Genre: Hard Rock, Post-Post-Punk
Favorite Tracks: “Baby Criminal,” “Troglodyte,” “Punk Rock Loser,” “Ain’t No Thief”
While the wider music listening world has been mostly preoccupied with the wellspring of young post-punk bands flowing out of the British Isles for the last five to six years or so, a different, mutant version of the same sounds has been taking form on the other side of the North Sea. The third full-length record for Stockholm’s Viagra Boys is a singular moment of triumph for a group that has long shown flashes and moments of brilliance but never, until now, put it all together into such a vibrant and cohesive package. On CAVE WORLD, the straightforward punch and venom of STREET WORMS comes into balance with the messy sprawl of WELFARE JAZZ, creating an album that is danceable yet fiery, chaotic yet focused, topically pointed yet always darkly comic.
Composed as a six-piece, Viagra Boys are large for a punk band, but use their instrumental breadth to their advantage by concocting a sonic palette that feels vaguely reminiscent of any number of influences yet wholly unique to them in total. Jumping from post-punk and new wave to slacker indie to electronic rave, to even strains of alt-country, they harness a churning and motor-powered rhythm section supporting a swirling mixture of squawking saxophone, fuzzed out synthesizers, and textured guitars that manages to simultaneously anchor but also disorient each of their songs. This lurching, off-kilter sound provides the perfect canvas for the outsize charisma and macabre, deadpan wit of frontman Sebastian Murphy.

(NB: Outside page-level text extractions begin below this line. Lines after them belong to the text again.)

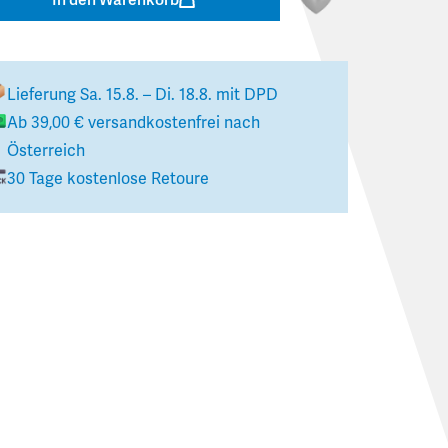
Lieferung
Sa. 15.8. – Di. 18.8.
mit DPD
Ab
39,00 €
versandkostenfrei nach
Österreich
30 Tage kostenlose Retoure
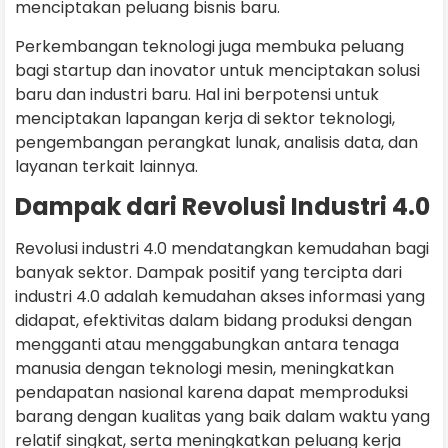
menciptakan peluang bisnis baru.
Perkembangan teknologi juga membuka peluang
bagi startup dan inovator untuk menciptakan solusi
baru dan industri baru. Hal ini berpotensi untuk
menciptakan lapangan kerja di sektor teknologi,
pengembangan perangkat lunak, analisis data, dan
layanan terkait lainnya.
Dampak dari Revolusi Industri 4.0
Revolusi industri 4.0 mendatangkan kemudahan bagi
banyak sektor. Dampak positif yang tercipta dari
industri 4.0 adalah kemudahan akses informasi yang
didapat, efektivitas dalam bidang produksi dengan
mengganti atau menggabungkan antara tenaga
manusia dengan teknologi mesin, meningkatkan
pendapatan nasional karena dapat memproduksi
barang dengan kualitas yang baik dalam waktu yang
relatif singkat, serta meningkatkan peluang kerja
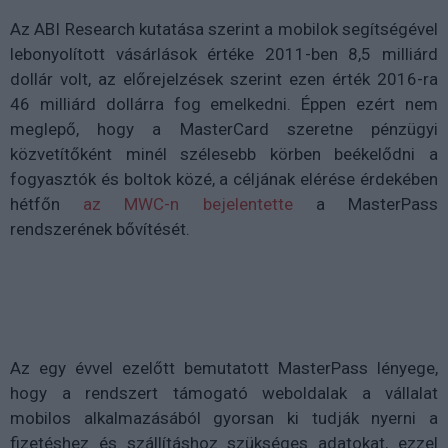
Az ABI Research kutatása szerint a mobilok segítségével
lebonyolított vásárlások értéke 2011-ben 8,5 milliárd
dollár volt, az előrejelzések szerint ezen érték 2016-ra
46 milliárd dollárra fog emelkedni. Éppen ezért nem
meglepő, hogy a MasterCard szeretne pénzügyi
közvetítőként minél szélesebb körben beékelődni a
fogyasztók és boltok közé, a céljának elérése érdekében
hétfőn
az MWC-n bejelentette
a MasterPass
rendszerének bővítését.
Az egy évvel ezelőtt bemutatott MasterPass lényege,
hogy a rendszert támogató weboldalak a vállalat
mobilos alkalmazásából gyorsan ki tudják nyerni a
fizetéshez és szállításhoz szükséges adatokat, ezzel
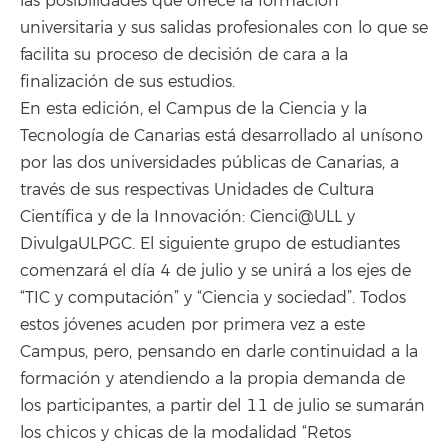
las posibilidades que ofrece la formación
universitaria y sus salidas profesionales con lo que se
facilita su proceso de decisión de cara a la
finalización de sus estudios.
En esta edición, el Campus de la Ciencia y la
Tecnología de Canarias está desarrollado al unísono
por las dos universidades públicas de Canarias, a
través de sus respectivas Unidades de Cultura
Científica y de la Innovación: Cienci@ULL y
DivulgaULPGC. El siguiente grupo de estudiantes
comenzará el día 4 de julio y se unirá a los ejes de
“TIC y computación” y “Ciencia y sociedad”. Todos
estos jóvenes acuden por primera vez a este
Campus, pero, pensando en darle continuidad a la
formación y atendiendo a la propia demanda de
los participantes, a partir del 11 de julio se sumarán
los chicos y chicas de la modalidad “Retos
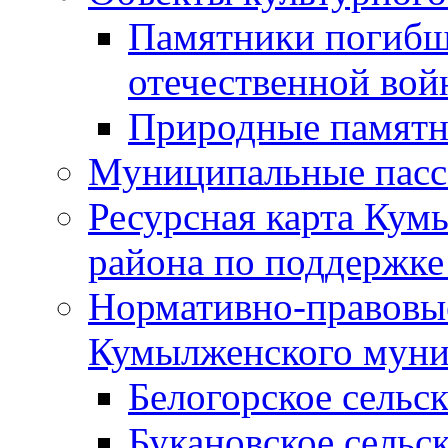
Памятники погибш
отечественной во
Природные памятн
Муниципальные пасс
Ресурсная карта Кум
района по поддержке
Нормативно-правовые
Кумылженского муни
Белогорское сельс
Букановское сельс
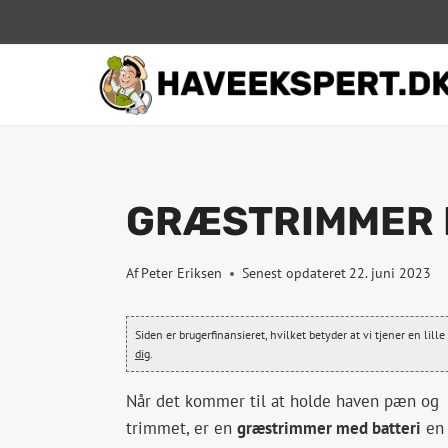
Fortsæt
til
indhold
GRÆSTRIMMER B
Af
Peter Eriksen
Senest opdateret
22. juni 2023
Siden er brugerfinansieret, hvilket betyder at vi tjener en lil
dig
.
Når det kommer til at holde haven pæn og
trimmet, er en
græstrimmer med batteri
en a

Murphy trafficks in a comedic style that will be deeply familiar to fans of artists like Alex Cameron or the great Randy Newman, personifying some of society’s most objectionable characters in an effort to unmask their specific brand of depravity. In this case, those characters are variations on the forum-poisoned and the QAnon alt-right, the archetype of the modern day school shooter. “Baby Criminal” and “Troglodyte” function as studies on the origins and self-destructive behavior patterns of disturbed young men on the Internet: “He says he don’t believe in science / He thinks that all the news is fake / And late at night he sits on his computer / And writes about the things he hates.” On songs like “Punk Rock Loser” and “Big Boy,” Murphy more fully embodies the deranged narcissism of these same figures, almost drunkenly deadpanning refrains like “I’m not your average punk rock loser / Yeah I’m a savage, I’m really cool.”

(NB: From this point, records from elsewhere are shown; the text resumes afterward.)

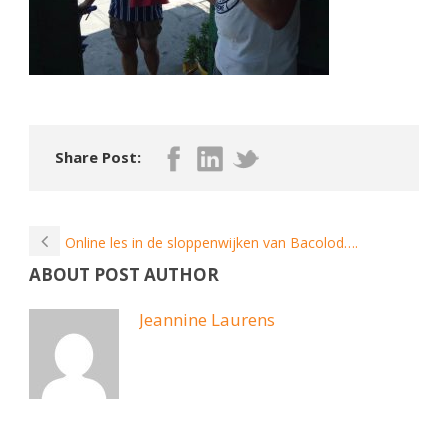
Share Post:
Online les in de sloppenwijken van Bacolod….
ABOUT POST AUTHOR
Jeannine Laurens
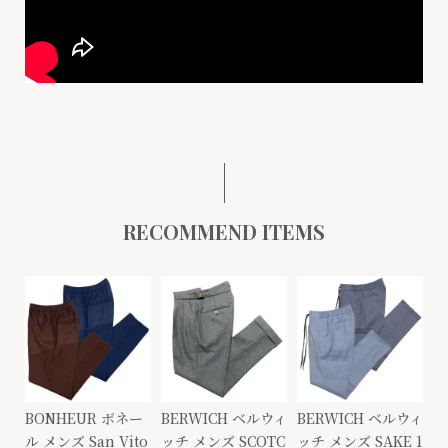
RECOMMEND ITEMS
BONHEUR ボネー
BERWICH ベルウィ
BERWICH ベルウィ
ル メンズ San Vito
ッチ メンズ SCOTC
ッチ メンズ SAKE 1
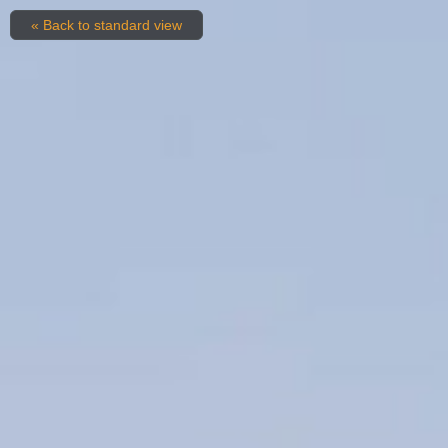
« Back to standard view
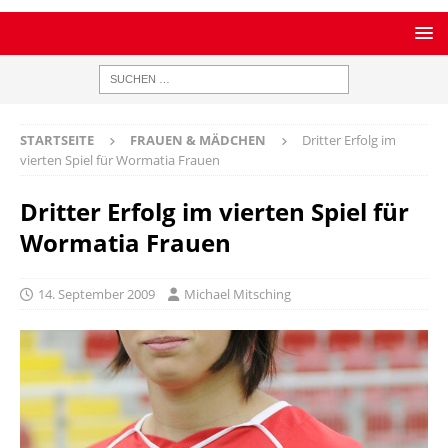
STARTSEITE
FRAUEN & MÄDCHEN
Dritter Erfolg im
vierten Spiel für Wormatia Frauen
Dritter Erfolg im vierten Spiel für
Wormatia Frauen
14. September 2009
Michael Mitsching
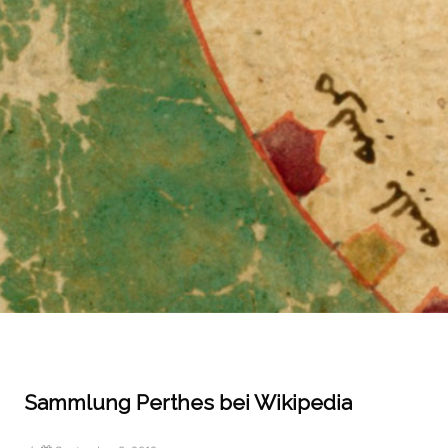
Sammlung Perthes bei Wikipedia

The ridiculousness comes to a head on perhaps the album’s best song, “Ain’t No Thief,” which finds Murphy donning his Tim Robinson hot dog costume as he earnestly insists that, no, he did not steal your extremely specific custom-made lighter from your birthday party, he just happens to have one too, a hilarious premise for a song that even takes on a Pynchonesque postmodern comedic bent, if you imagine that the narrator is actually telling the genuine truth. An American-born Swedish emigrant with a hybrid accent performing with an exaggerated American affect, Murphy’s vocal delivery itself only feeds the humor baked into his lyrics–just listen to literally any time he draws out the word “man,” almost begging the listener to heed his increasingly unhinged warnings about the microchips and creepy crawlies in the vaccines and the children growing animal hair instead of baby hair and you can feel the difference but only if you touch it!

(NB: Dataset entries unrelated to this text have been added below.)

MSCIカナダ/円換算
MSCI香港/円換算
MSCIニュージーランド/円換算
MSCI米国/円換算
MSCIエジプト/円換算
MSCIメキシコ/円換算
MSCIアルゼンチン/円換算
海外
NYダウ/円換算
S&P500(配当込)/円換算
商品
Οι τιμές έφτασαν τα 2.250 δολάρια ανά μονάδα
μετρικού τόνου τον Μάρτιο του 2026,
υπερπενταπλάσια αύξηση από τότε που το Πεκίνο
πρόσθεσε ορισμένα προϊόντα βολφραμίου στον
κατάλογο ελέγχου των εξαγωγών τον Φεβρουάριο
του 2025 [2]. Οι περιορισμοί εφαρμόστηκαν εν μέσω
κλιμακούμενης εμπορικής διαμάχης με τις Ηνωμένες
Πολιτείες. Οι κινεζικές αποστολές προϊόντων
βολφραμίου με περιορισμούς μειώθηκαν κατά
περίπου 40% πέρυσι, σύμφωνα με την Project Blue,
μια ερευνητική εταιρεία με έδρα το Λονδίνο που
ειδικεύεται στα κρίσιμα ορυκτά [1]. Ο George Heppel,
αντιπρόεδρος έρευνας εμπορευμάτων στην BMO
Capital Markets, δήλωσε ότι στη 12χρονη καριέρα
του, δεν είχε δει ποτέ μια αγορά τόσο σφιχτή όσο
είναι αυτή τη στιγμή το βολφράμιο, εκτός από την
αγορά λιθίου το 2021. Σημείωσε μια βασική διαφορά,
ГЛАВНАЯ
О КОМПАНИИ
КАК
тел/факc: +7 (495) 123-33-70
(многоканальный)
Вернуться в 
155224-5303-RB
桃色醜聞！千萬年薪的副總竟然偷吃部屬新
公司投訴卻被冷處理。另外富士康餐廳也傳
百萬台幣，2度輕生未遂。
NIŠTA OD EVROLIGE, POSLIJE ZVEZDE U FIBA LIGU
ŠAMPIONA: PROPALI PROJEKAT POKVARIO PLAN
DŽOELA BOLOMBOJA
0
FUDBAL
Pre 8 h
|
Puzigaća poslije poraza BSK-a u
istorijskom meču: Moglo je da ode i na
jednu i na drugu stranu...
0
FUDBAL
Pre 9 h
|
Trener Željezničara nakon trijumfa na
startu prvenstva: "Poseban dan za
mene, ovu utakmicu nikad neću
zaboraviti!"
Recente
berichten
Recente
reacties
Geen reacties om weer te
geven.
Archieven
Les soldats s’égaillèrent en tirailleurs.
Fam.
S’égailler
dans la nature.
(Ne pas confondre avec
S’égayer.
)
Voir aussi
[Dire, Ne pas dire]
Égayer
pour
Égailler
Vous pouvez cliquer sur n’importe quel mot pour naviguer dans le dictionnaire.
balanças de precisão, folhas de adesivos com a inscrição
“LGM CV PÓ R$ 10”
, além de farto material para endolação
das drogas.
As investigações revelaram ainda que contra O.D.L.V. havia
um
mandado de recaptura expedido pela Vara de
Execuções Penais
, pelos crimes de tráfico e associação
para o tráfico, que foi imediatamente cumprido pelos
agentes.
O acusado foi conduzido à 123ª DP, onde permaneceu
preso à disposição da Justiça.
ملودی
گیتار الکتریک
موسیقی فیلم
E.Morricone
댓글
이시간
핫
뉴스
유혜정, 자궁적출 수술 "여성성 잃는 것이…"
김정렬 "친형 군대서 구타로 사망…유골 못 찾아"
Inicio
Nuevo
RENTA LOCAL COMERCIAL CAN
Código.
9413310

CAVE WORLD makes for an extremely energetic and engaging listen from front to back. It’s well-paced and ripe with laughs, but the most impressive part of the whole package is the way in which it presents its characters not even necessarily as bizarre oddities, but as fully fledged members of human society. Taking cues from people like Channel 5’s Andrew Callaghan (who Murphy has explicitly referenced as an influence on this record), Viagra Boys present the outlandish extremes of the world’s right wing not so much as objects to be looked down upon, but largely represents them in their own words and finds ways to musically highlight the insanity therein.
At times the record feels eerily prescient, like the verse towards the end of “Return To Monke” which deals intimately with the cleanup after “a murder takes place in Japan,” CAVE WORLD having released on the same day that former right-wing Japanese Prime Minister Shinzo Abe was gunned down in the street by a man with a homemade shotgun. If there is one thing that this album seems to want people to understand, it is that the people depicted in its songs are not just bad apples or lone gunmen; they are legion. Their numbers grow by the day as the alienation and dispossession of American youth grows deeper all the time, and it’s far past time to start directly addressing the root issues that cause people to seek answers in all the wrong places, to directly and concretely unmask the terminally online.